Document structure recognition data
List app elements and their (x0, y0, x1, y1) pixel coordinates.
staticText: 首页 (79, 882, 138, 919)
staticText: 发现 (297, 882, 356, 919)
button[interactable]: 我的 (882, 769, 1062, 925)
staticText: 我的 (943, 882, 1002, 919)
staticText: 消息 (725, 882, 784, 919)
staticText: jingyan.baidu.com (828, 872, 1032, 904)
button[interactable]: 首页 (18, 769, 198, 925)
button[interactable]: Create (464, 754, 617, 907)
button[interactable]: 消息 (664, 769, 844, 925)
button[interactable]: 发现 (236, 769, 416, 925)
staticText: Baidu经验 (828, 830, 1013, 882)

TASK GOAL:
Your answer must contain every line of the records, exactly.

TASK RESULT:
List app elements and their (x0, y0, x1, y1) pixel coordinates.
staticText: 首页 (79, 882, 138, 919)
staticText: 发现 (297, 882, 356, 919)
button[interactable]: 我的 (882, 769, 1062, 925)
staticText: 我的 (943, 882, 1002, 919)
staticText: 消息 (725, 882, 784, 919)
staticText: jingyan.baidu.com (828, 872, 1032, 904)
button[interactable]: 首页 (18, 769, 198, 925)
button[interactable]: Create (464, 754, 617, 907)
button[interactable]: 消息 (664, 769, 844, 925)
button[interactable]: 发现 (236, 769, 416, 925)
staticText: Baidu经验 (828, 830, 1013, 882)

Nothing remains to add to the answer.